Vragen van het lid Azarkan, F. (DENK)
Vragen van het lid Azarkan, F. (DENK)
Vraag:
Hoe kan het dat een leerling met citoscore 546 niet, en een
leerling met citoscore 543 wél naar het vwo kan? Vinden de ministers dat
rechtvaardig?
Antwoord:
Het basisschooladvies is leidend, de score op de Centrale Eindtoets is
een tweede onafhankelijk gegeven, in feite een second opinion. Zowel met
de citoscore 543 als met de citoscore 546 kunnen basisscholen vwo
adviseren. Juist hierdoor is het professionele oordeel van de
leerkrachten in het primair onderwijs, die de leerling meerdere jaren
hebben meegemaakt, leidend. Maar als de score op de Centrale Eindtoets
hoger uitpakt dan het basisschooladvies, dan moet de
basisschool haar advies heroverwegen. Dat leidt tot een hoger advies, of
een gemotiveerde keuze om het advies niet bij te stellen.

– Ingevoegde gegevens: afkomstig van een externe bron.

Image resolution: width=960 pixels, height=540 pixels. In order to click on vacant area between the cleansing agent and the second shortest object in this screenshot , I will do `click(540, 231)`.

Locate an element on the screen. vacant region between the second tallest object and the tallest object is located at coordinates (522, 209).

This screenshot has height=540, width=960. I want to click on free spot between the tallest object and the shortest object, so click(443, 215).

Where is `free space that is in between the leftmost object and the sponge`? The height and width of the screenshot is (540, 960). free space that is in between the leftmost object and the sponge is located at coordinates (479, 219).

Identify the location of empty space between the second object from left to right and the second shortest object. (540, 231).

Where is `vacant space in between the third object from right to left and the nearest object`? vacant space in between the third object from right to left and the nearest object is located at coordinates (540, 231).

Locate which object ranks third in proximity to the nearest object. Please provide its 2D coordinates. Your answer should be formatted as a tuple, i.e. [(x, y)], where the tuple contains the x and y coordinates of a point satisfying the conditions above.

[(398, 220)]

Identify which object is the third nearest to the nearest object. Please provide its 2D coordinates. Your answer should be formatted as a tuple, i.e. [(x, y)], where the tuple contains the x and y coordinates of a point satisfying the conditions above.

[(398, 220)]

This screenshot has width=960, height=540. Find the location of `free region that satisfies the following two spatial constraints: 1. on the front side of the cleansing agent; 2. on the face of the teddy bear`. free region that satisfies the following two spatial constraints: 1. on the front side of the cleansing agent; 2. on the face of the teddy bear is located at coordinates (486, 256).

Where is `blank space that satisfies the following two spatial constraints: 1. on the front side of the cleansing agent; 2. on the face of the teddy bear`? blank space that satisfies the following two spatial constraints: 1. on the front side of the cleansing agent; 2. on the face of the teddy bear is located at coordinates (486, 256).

Vragen van het lid Azarkan, F. (DENK)
De heer Azarkan merkte op dat het CBS becijferd heeft dat 9% minder mensen uit lagere gezinnen gaan studeren.
Antwoord:
De heer Azarkan doelt op het artikel van het CBS waarin zij de gevolgen van de invoering van het sociaal leenstelsel heeft onderzocht voor havisten met ouders in loondienst en havisten met ouders in de bijstand. Daarbij heeft het CBS enkel gekeken naar twee variabelen, namelijk het jaar van slagen aan havo/vwo en de bijstandsafhankelijkheid van ouders. Belangrijke variabelen, zoals gemiddeld eindcijfer en migratieachtergrond, zijn daarbij niet meegenomen in het onderzoek. Dat maakt dat ik me afvraag of deze daling zich in deze mate voordoet en of het een eenmalig of een langdurig effect is. Uit de monitor beleidsmaatregelen blijkt dat de doorstroom van havisten zo goed als op het niveau is van voor de invoering van het studievoorschot. In 2017 is deze 75%.
Dit laat onverlet dat het natuurlijk niet zo kan zijn dat studenten met een lage sociaal economische status niet doorstromen naar het hoger onderwijs. In mijn brief toegankelijkheid en kansengelijkheid besteed ik expliciet aandacht aan de doorstroom van deze groep studenten. Ook voor deze studenten geldt dat zij moeten kunnen doorstromen en succesvol het hoger onderwijs kunnen afronden. In mijn brief geef ik aan hoe ik de doorstroom van het vo/mbo naar het hoger onderwijs wil versterken.